Risk factors and morbidity associated with surgical site infection subtypes following adult neurosurgical procedures.

Autor: Adapa AR; Medical School, University of Michigan, Ann Arbor, MI, USA.; Department of Neurosurgery, Michigan Medicine, Ann Arbor, MI, USA., Linzey JR; Department of Neurosurgery, Michigan Medicine, Ann Arbor, MI, USA., Moriguchi F; Medical School, University of Michigan, Ann Arbor, MI, USA., Daou BJ; Department of Neurosurgery, Michigan Medicine, Ann Arbor, MI, USA., Khalsa SSS; Department of Neurosurgery, Michigan Medicine, Ann Arbor, MI, USA., Ponnaluri-Wears S; Infection Prevention and Epidemiology, Michigan Medicine, Ann Arbor, MI, USA., Thompson BG; Department of Neurosurgery, Michigan Medicine, Ann Arbor, MI, USA., Park P; Department of Neurosurgery, Michigan Medicine, Ann Arbor, MI, USA.; Department of Orthopedic Surgery, Michigan Medicine, Ann Arbor, MI, USA., Pandey AS; Department of Neurosurgery, Michigan Medicine, Ann Arbor, MI, USA.
Jazyk: angličtina
Zdroj: British journal of neurosurgery [Br J Neurosurg] 2024 Apr; Vol. 38 (2), pp. 503-509. Date of Electronic Publication: 2021 Mar 29.
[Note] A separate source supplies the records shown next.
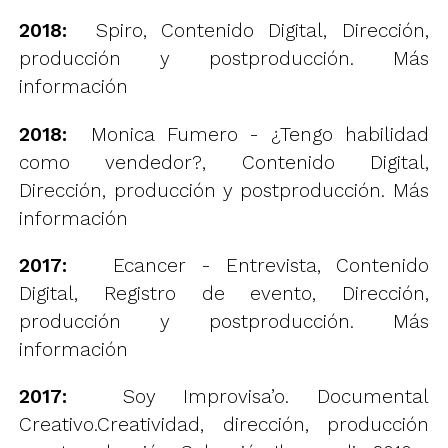
2018:
Spiro, Contenido Digital, Dirección,
producción y postproducción.
Más
información
2018:
Monica Fumero - ¿Tengo habilidad
como vendedor?, Contenido Digital,
Dirección, producción y postproducción.
Más
información
2017:
Ecancer - Entrevista, Contenido
Digital, Registro de evento, Dirección,
producción y postproducción.
Más
información
2017:
Soy Improvisa’o. Documental
Creativo.Creatividad, dirección, producción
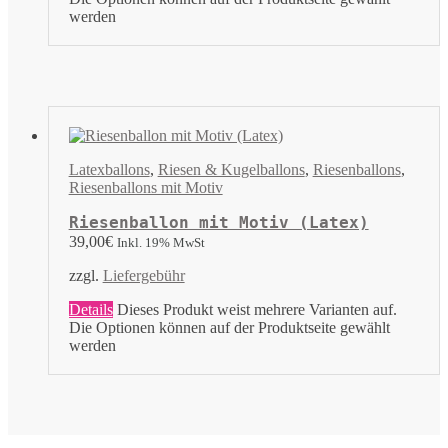
werden
Latexballons
,
Riesen & Kugelballons
,
Riesenballons
,
Riesenballons mit Motiv
Riesenballon mit Motiv (Latex)
39,00
€
Inkl. 19% MwSt
zzgl.
Liefergebühr
Details
Dieses Produkt weist mehrere Varianten auf.
Die Optionen können auf der Produktseite gewählt
werden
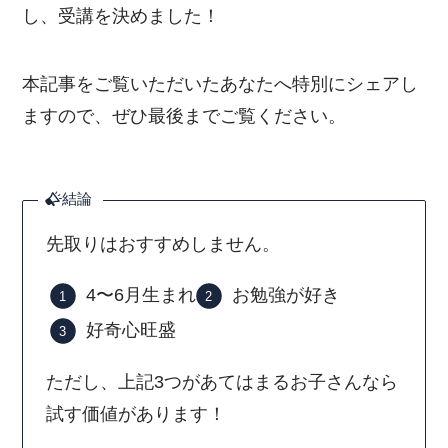
し、受講を決めました！
本記事をご覧いただいたあなたへ特別にシェアし
ますので、ぜひ最後までご覧ください。
結論
先取りはおすすめしません。
4〜6月生まれ
お勉強が好き
好奇心旺盛
ただし、上記3つがあてはまるお子さんなら
試す価値があります！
DOI: 10.1080/02688697.2021.1905773
Abstrakt: Objective: Studies on surgical site infection (SSI) in adult neurosurgery have presented all subtypes of SSIs as the general 'SSI'. Given that SSIs constitute a broad range of infections, we hypothesized that clinical outcomes and management vary based on SSI subtype.
Methods: A retrospective analysis of all neurosurgical SSI from 2012-2019 was conducted at a tertiary care institution. SSI subtypes were categorized as deep and superficial incisional SSI, brain, dural or spinal abscesses, meningitis or ventriculitis, and osteomyelitis.
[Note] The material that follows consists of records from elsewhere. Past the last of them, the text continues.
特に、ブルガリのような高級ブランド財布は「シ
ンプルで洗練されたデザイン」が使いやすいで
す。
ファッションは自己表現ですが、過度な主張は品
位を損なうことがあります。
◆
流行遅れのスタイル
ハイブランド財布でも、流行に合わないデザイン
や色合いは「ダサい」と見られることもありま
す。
Results: 9620 craniotomy, shunt, and fusion procedures were studied. 147 procedures (1.5%) resulted in postoperative SSI. 87 (59.2%) of these were associated with craniotomy, 36 (24.5%) with spinal fusion, and 24 (16.3%) with ventricular shunting. Compared with superficial incisional primary SSI, rates of reoperation to treat SSI were highest for deep incisional primary SSI (91.2% vs 38.9% for superficial, p  < 0.001) and second-highest for intracranial SSI (90.9% vs 38.9%, p  = 0.0001). Postoperative meningitis was associated with the highest mortality rate (14.9%). Compared with superficial incisional SSI, the rate of readmission for intracranial SSI was highest (57.6% vs 16.7%, p  = 0.022).
Conclusion: Deep incisional and organ space SSI demonstrate a greater association with morbidity relative to superficial incisional SSI. Future studies should assess subtypes of SSI given these differences.